Editor’s Note: Michael D’Antonio is the author of the book “Never Enough: Donald Trump and the Pursuit of Success” and co-author, with Peter Eisner, of the book “High Crimes: The Corruption, Impunity, and Impeachment of Donald Trump.” The opinions expressed in this commentary are his own. View more opinion on CNN.
The question arose the minute federal agents began their search of Rudy Giuliani’s home and office. Once again someone close to former President Donald Trump – someone who could testify against the former president – was in prosecutors’ crosshairs. Once again it seems possible that a Trump friend could flip into an enemy.
We have been here before. In 2018, Trump’s longtime lawyer Michael Cohen saw his home and office raided as part of an investigation into crimes he may have committed on his client’s behalf. Trump signaled his wobbly commitment to when he failed to respond to Cohen’s distress signals as prosecutors were pressuring him. Cohen ultimately cooperated with investigations into Trump’s business dealings and pled guilty to allegations made against him. Following the raid last week, Trump called Giuliani a “great patriot,” and said that the raid had been “very unfair.”
Like Cohen, Giuliani was Trump’s attorney. And like Cohen, his portfolio has included propagandizing on his man’s behalf. Among the infamous lines the former New York City mayor has offered in service to Trump has been, “Truth isn’t truth,” and repeating that the 2020 election was marred by “widespread nationwide voter fraud.” Most recently, Giuliani told the crowd that rallied on January 6 to protest the election, “Let’s have trial by combat.” Later that day, a pro-Trump crowd attacked the US Capitol.
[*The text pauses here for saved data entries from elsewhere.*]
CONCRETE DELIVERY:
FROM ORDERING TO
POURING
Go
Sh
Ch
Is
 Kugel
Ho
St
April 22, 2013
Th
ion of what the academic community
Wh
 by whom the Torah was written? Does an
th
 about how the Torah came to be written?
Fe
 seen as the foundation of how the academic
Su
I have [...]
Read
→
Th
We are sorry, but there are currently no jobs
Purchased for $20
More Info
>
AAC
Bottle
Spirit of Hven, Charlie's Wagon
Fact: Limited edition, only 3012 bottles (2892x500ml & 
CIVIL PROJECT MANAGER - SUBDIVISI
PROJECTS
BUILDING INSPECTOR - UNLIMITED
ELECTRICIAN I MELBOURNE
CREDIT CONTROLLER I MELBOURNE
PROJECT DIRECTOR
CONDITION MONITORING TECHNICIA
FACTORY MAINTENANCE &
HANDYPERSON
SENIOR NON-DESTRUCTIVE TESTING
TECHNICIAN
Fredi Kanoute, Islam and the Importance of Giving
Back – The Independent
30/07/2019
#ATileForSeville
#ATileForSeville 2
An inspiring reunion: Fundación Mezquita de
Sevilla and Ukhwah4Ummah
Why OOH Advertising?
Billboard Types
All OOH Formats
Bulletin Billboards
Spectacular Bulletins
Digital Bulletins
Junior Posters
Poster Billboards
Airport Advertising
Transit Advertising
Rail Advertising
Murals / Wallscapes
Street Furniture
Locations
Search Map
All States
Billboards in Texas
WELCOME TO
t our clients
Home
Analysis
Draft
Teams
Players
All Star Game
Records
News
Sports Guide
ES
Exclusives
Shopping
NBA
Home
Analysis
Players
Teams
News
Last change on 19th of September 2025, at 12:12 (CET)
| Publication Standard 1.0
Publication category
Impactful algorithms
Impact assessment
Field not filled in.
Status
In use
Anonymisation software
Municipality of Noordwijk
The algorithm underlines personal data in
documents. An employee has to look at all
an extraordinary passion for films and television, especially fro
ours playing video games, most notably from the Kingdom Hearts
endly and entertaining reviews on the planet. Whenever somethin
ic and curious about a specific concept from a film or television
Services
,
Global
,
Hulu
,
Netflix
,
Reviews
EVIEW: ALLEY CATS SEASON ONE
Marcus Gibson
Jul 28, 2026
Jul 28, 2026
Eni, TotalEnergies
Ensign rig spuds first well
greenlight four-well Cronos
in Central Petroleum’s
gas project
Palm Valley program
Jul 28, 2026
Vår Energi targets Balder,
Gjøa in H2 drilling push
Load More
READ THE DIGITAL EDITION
The raids on Giuliani’s home and office appear related to an investigation of Giuliani’s activities in Ukraine in the run-up to the 2020 election. Working with two Soviet-born immigrants to the US, Giuliani had sought Ukrainian help in his effort to dig up dirt about Trump’s political rival Joe Biden.
The tale of Rudy and Donald is best understood by considering their relationship – convoluted in a way that is typical for team Trump’s political machinations. Both rose to fame during the 1980s in New York when Rudy was a publicity-seeking prosecutor and Donald was a publicity-seeking businessman. Trump supported Giuliani’s political ambitions. Giuliani happily enlisted Trump in high-profile stunts, including a filmed sketch in which Rudy donned drag and Trump pretended to sexually harass him.
As Giuliani and Trump built cartoonish public personas, they found it mutually beneficial to support each other. Whether this led to an actual friendship is difficult to say. Trump has often been described as a man with few (if any) actual friendships. Giuliani doesn’t seem to have many more.
In 2020, the former New York mayor forgot to hang up on a Daily News reporter and, thinking he was off the line, complained he only had “five friends left.” For a man who was mayor, this is an astounding confession. It reveals that like Trump, he may be a transactional kind of person; someone who may practice give-and-take but doesn’t really connect.
As CNN reported in 2020, former White House Chief of Staff John Kelly said that Trump was transactional in every relationship he had. This approach, which would see every situation as an opportunity to make a deal of some sort, leaves little room for emotion or empathy. Is Giuliani equally transactional? His effort to remove a lifelong public servant like Ambassador Marie Yovanovitch with baseless accusations, suggests a person who is as coldly calculating as Trump. Both men seem to have trouble with loyalty. And both were Democrats before they became Republicans.
Giuliani briefly signaled the limits of his affection for Trump prior to the first impeachment when he said he had “insurance” that would somehow keep Trump loyal to him. Although he later said this was a sarcastic comment, it created the impression that the former mayor possessed some information that could harm Trump and that this gave Giuliani leverage.
From a distance, it would seem as if Giuliani and Trump now have little mutually beneficial business to transact. Trump doesn’t need Rudy’s political support, and now that he’s out of the White House, he cannot pardon Giuliani for any crimes he may have committed. This may explain why the former mayor’s son Andrew struggled when CNN’s Erin Burnett asked him whether a flip was coming
“No!” he began, but then stammered, “I mean, he has … there is … I don’t really know how to respond to this, because it’s theoretical.”
The younger Guiliani could say the question was “theoretical” because his father has not been charged and technically faces no imminent prosecution. However, the Department of Justice will be scouring the materials collected during its raids and could bring the kind of charges that would make a defendant eager to tell what he knows.
After the raid, a person close to Trump said, “Even the most loyal people have their breaking point.”
This concern makes even more sense when you consider that Giuliani’s loyalty may have been contingent on business and political transactions that are no longer relevant. From this perspective one has to ask … why wouldn’t he flip?